Venezuela- Secondo il decreto approvato il 9 marzo da Barack Obama, presidente USA, lo stato sudamericano sarebbe una minaccia per la sicurezza. In seguito, lo stato ha vissuto 10 giorni di esercitazioni militari che hanno coinvolto 100 mila persone, con la collaborazione della Russia. Dunque, per gli USA si potrebbe ipotizzare una nuova Guerra fredda, sempre latente dopo il colpo di Cuba.
La causa ufficiale della pubblicazione del decreto sarebbe la rivoluzione in corso da un anno nello stato, sfociata in numerosi atti di protesta contro il regime di austerity imposto dal Presidente Moduro.
Per Obama 7 funzionari del governo venezuelano avrebbero violato i diritti umani con i propri ordini, indotto alla corruzione e dunque è giustificato una sorta di embargo che mette in pericolo il 25% delle esportazioni verso gli Stati Uniti e il 24% delle importazioni dal pase occidentale verso quello latino. Come dichiarato dal governo, se i colpevoli sono 7, è insensato condannare un’intera nazione che ha bisogno di ricostruire la propria economia e identità nazionale dopo gli scontri intestini.

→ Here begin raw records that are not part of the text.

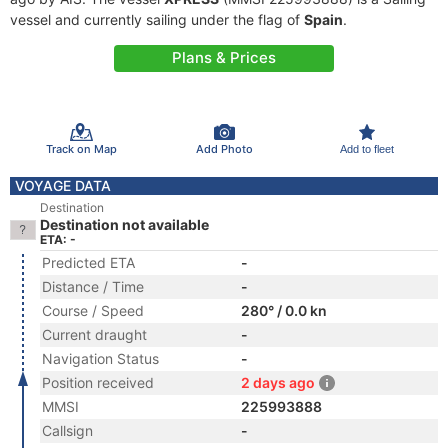
vessel and currently sailing under the flag of
Spain
.
Plans & Prices
Track on Map
Add Photo
Add to fleet
VOYAGE DATA
Destination
Destination not available
ETA: -
Predicted ETA
-
Distance / Time
-
Course / Speed
280° / 0.0 kn
Current draught
-
Navigation Status
-
Position received
2 days ago
MMSI
225993888
Callsign
-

Secondo alcuni critici, l’opposizione accorata del governo nei confronti di Obama avrebbe fatto crescere la fiducia del popolo in Moduro e quindi reso il governo più forte e probabilmente rieleggibile di qui a pochi mesi.
Intanto, l’Unione delle Nazioni Sudamericane e la Comunità degli Stati Latinoamericani e Caraibici hanno espresso il loro sostegno nei confronti dell’abrogazione, così come le numerose ambasciate presenti nel mondo e i consolati che hanno avviato delle raccolte firme.
Grandi aspettative per il Summit di Panama il prossimo 10 aprile che vedrà il confronto tra stati latini e gli USA per la ricerca di un dialogo.